宝塚に『ガイズ&ドールズ』が帰ってきた。ブロードウェイでこのミュージカルが生まれたのは1950年のこと。今年で75年になる。

日本にやってきたのは1984年。宝塚で初演。月組トップスターだった大地真央さんがこの作品に惚れ込んで、自分の主演作にと引っ張ってきたのは有名な話だ。相手役は黒木瞳さん。言わずと知れたスーパービッグネームのトップコンビが演じ、宝塚版の歴史がスタートした。紫吹淳さん、映美くららさんとこれまたテレビでもお馴染みのお二人による月組で再演。月組再演版では当時5年目の下級生ながらメインキャストを演じていた北翔海莉さんが、芸歴18年目にトップお披露目公演として妃海風さんともに主演した星組版。そして2025年の今、宝塚では10年越しに月組再再演版が上演されているわけである。

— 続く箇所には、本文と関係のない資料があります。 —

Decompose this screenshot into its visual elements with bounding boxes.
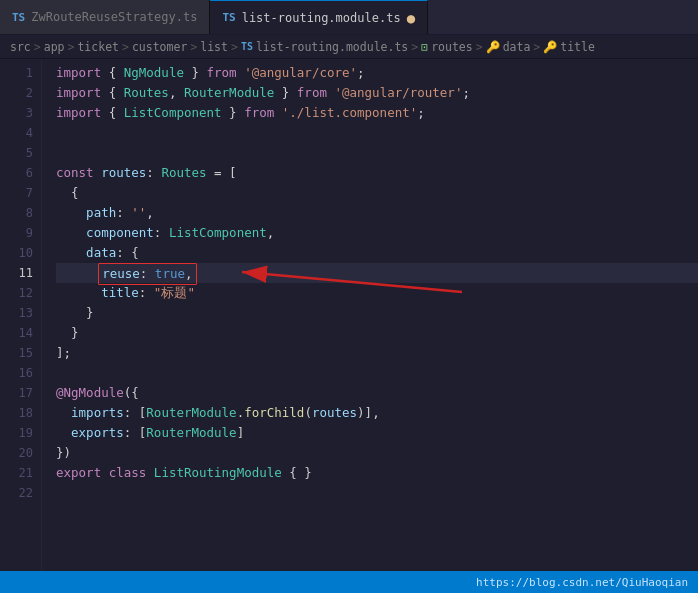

10年前、星組版の『ガイズ』をきっかけに私の人生は一変した。ちょうど大学に進学する直前の冬というタイミングも重なって、創世記のようにまっさらなところから新しい世界が構築されていく、すべての始まりにガイズがあった。
あの出会いの何が私に響いたのか、何が春の芽吹きを呼び起こしたのか。いま客席に座ってあの美しく煌びやかなオーバーチュアが鳴り、ブロードウェイの街頭に颯爽とスカイ・マスターソンが姿を現すたびに、その答えを探し求め続けているような気がする。

『ガイズ&ドールズ』はアメリカでの誕生以来、ブロードウェイのお伽話や寓話と評されてきた。
舞台は1948年ごろのニューヨーク。空に届かんばかりの賭けっぷりからアメリカいちとまで評された生粋のギャンブラー、スカイ・マスターソンがひょんな賭けをきっかけに、プロテスタントの一派である救世軍のお堅い女軍曹サラ・ブラウンと恋に落ちる。一方、その賭けを持ちかけたサイコロ賭博の仕切屋ネイサン・デトロイトは、フィアンセのショーガール、ミス・アデレイドと婚約14周年を迎えるもいまだ結婚の気配はない。ふたつのカップルが巡り巡って危機に陥った末、スカイは救世軍に入りサラと結婚。ネイサンも新聞屋という定職について、アデレイドと結婚する。そしてその裏には聖書に導かれたかのような運命が見え隠れする。
ブロードウェイのタイムズスクエアからコロンバスサークルというごくごく狭い徒歩15分圏内で、彼らの生き方が変わる大きな一ページが描かれるのだが、その期間はエピローグを除くとたった3日間。あっという間のスピードで迎えるハッピーエンディングこそ、『ガイズ&ドールズ』が「お伽話」と呼ばれる理由のひとつだろう。
ただしそれだけではない。もうひとつはこのハッピーエンドが、ご都合展開などではなく「運命」の話だからである。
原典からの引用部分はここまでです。